The Railroad pleaded in the alternative to its other causes of action that the County, through its employees, the road-maintenance crew, was acting in its authority for the governmental function of road maintenance when the County "intentionally deposited road-base material on Plaintiff's railroad crossing. Defendant, in essence, used Plaintiff's land as a dumping ground for the remains of its road maintenance work." The Railroad alleged the County's piling the road-base material on the tracks damaged the Railroad's land, made the crossing unsafe, and caused the derailment.

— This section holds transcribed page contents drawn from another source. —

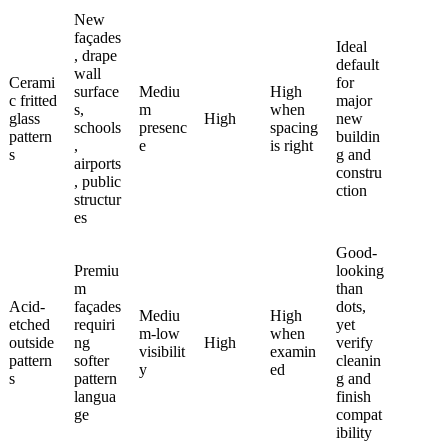
New
façades
Ideal
, drape
default
wall
Cerami
for
surface
Mediu
High
c fritted
major
s,
m
when
glass
High
new
schools
presenc
spacing
pattern
buildin
,
e
is right
s
g and
airports
constru
, public
ction
structur
es
Good-
Premiu
looking
m
than
Acid-
façades
dots,
Mediu
High
etched
requiri
yet
m-low
when
outside
ng
High
verify
visibilit
examin
pattern
softer
cleanin
y
ed
s
pattern
g and
langua
finish
ge
compat
ibility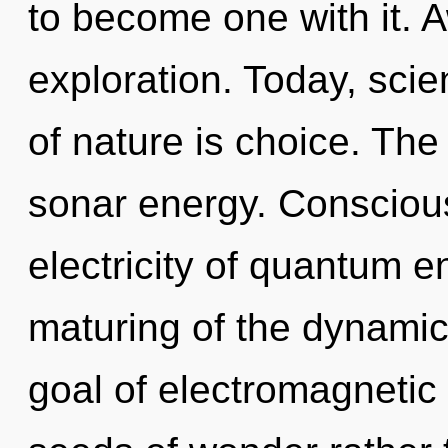
to become one with it. 
exploration. Today, scie
of nature is choice. The
sonar energy. Conscious
electricity of quantum 
maturing of the dynamic.
goal of electromagnetic 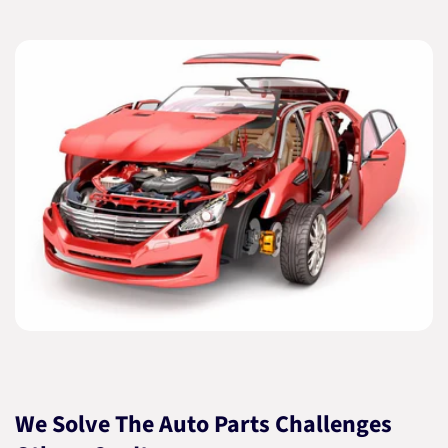
We Solve The Auto Parts Challenges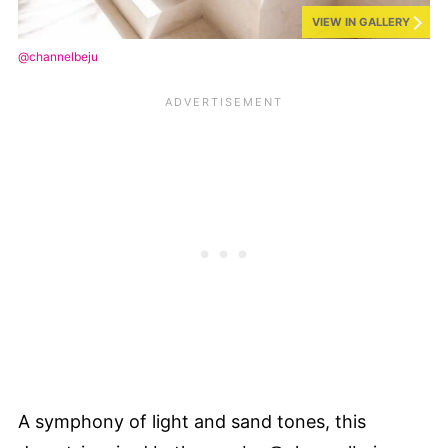
VIEW IN GALLERY
@channelbeju
A symphony of light and sand tones, this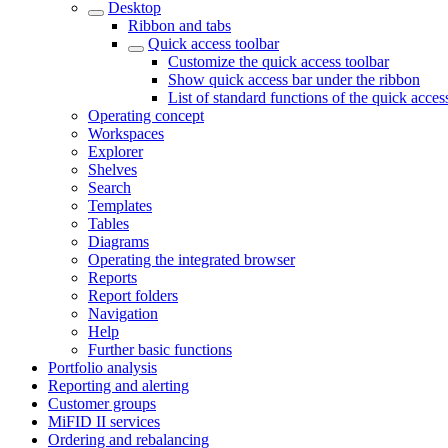
Desktop
Ribbon and tabs
Quick access toolbar
Customize the quick access toolbar
Show quick access bar under the ribbon
List of standard functions of the quick acces
Operating concept
Workspaces
Explorer
Shelves
Search
Templates
Tables
Diagrams
Operating the integrated browser
Reports
Report folders
Navigation
Help
Further basic functions
Portfolio analysis
Reporting and alerting
Customer groups
MiFID II services
Ordering and rebalancing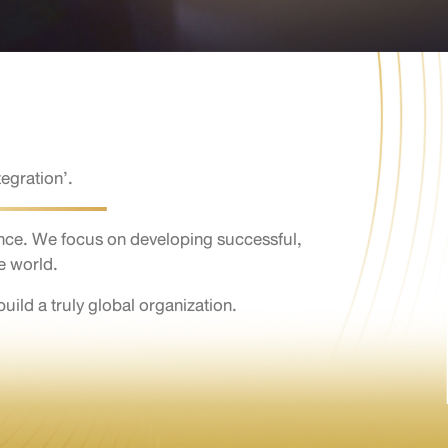
egration’.
nce. We focus on developing successful,
e world.
ld a truly global organization.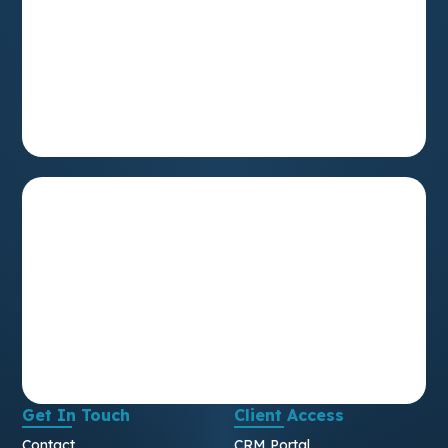
Get In Touch
Client Access
Contact
CRM Portal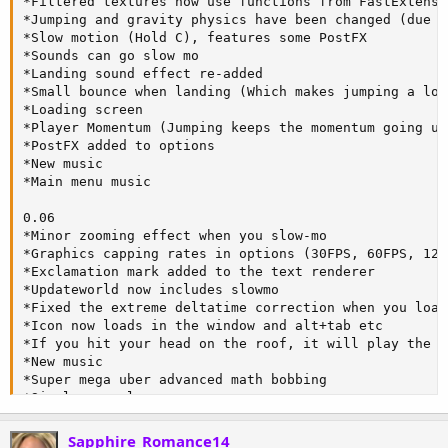
*Filtered textures now use functions from FastExtensio
*Jumping and gravity physics have been changed (due t
*Slow motion (Hold C), features some PostFX

*Sounds can go slow mo

*Landing sound effect re-added

*Small bounce when landing (Which makes jumping a lot
*Loading screen

*Player Momentum (Jumping keeps the momentum going un
*PostFX added to options

*New music

*Main menu music

0.06

*Minor zooming effect when you slow-mo

*Graphics capping rates in options (30FPS, 60FPS, 120
*Exclamation mark added to the text renderer

*Updateworld now includes slowmo

*Fixed the extreme deltatime correction when you load
*Icon now loads in the window and alt+tab etc

*If you hit your head on the roof, it will play the b
*New music

*Super mega uber advanced math bobbing

*Simple console

*Bunch of keys are now console commands (like noclip,
*Slow-mo remapped to Z

Sapphire_Romance14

The County argues the Railroad's cause of action is barred because the road-maintenance crew was negligent in laying the road-base material over the crossing, and a cause of action for inverse condemnation does not lie for negligence. See Tex. Highway Dep't v. Weber, 147 Tex. 628, 631, 219 S.W.2d 70, 71 (1949). The County also argues there was not a taking under article I, section 17 because the County did not authorize the dumping of the road-base material on the tracks. See English, 989 S.W.2d at 374. However, the Railroad did not plead negligence under its inverse condemnation cause of action; it pleaded that the placing of the road-base material on the tracks was an intentional act within the authority of the road-maintenance crew carrying out the governmental function of performing road maintenance. The County's arguments require that we weigh the merits of the lawsuit, a task beyond our jurisdiction on this interlocutory appeal. Brown, 80 S.W.3d at 555; Tex. Dep't of Transp. v. City of Sunset Valley, 8 S.W.3d 727, 731 (Tex. App.-Austin 1999, no pet.). In the cases on which the County relies, Weber and English, the trial courts and courts of appeals concluded on the merits there was a lack of intentional conduct, a lack of authorization, and that there was negligence. Weber, 147 Tex. at 630, 219 S.W.2d at 71 (trial court entered findings of fact and conclusions of law and concluded as a matter of law that "damages could not have resulted except from some unauthorized negligent act or omission"); English, 989 S.W.2d at 368 ("At the close of the evidence, the trial court granted English a directed verdict against the County on his inverse condemnation theory."). The cases were not before the appellate courts on interlocutory appeals of rulings on pleas to the jurisdiction. Unlike the courts in Weber and English, we must accept the facts alleged in the Railroad's petition as true and construe them in its favor. Brown, 80 S.W.3d at 555. Although the County may ultimately prevail on the merits based on proof of negligence, lack of intentional conduct, and lack of authorization, its arguments exceed the narrow jurisdictional issue before us.
The County has failed to show the trial court erred in denying the plea to the jurisdiction on the Railroad's inverse condemnation cause of action. We resolve the County's fourth issue against it.
The County did not assert in its plea to the jurisdiction, and does not assert on appeal, that the short period of time that the tracks were covered over prevents there having been a taking. Accordingly, that argument is not before us.
CONCLUSION
We reverse in part the trial court's order denying the County's plea to the jurisdiction, and we dismiss the Railroad's causes of action for nuisance and non-negligent nuisance for want of jurisdiction. We affirm the trial court's denial of the plea to the jurisdiction to the Railroad's inverse condemnation cause of action. We affirm the trial court's denial of the plea to the jurisdiction to the Railroad's negligence cause of action insofar as the Railroad alleges property damage that arises from the County's operation or use of a motor-driven vehicle or motor-driven equipment. We remand the cause to the trial court for further proceedings.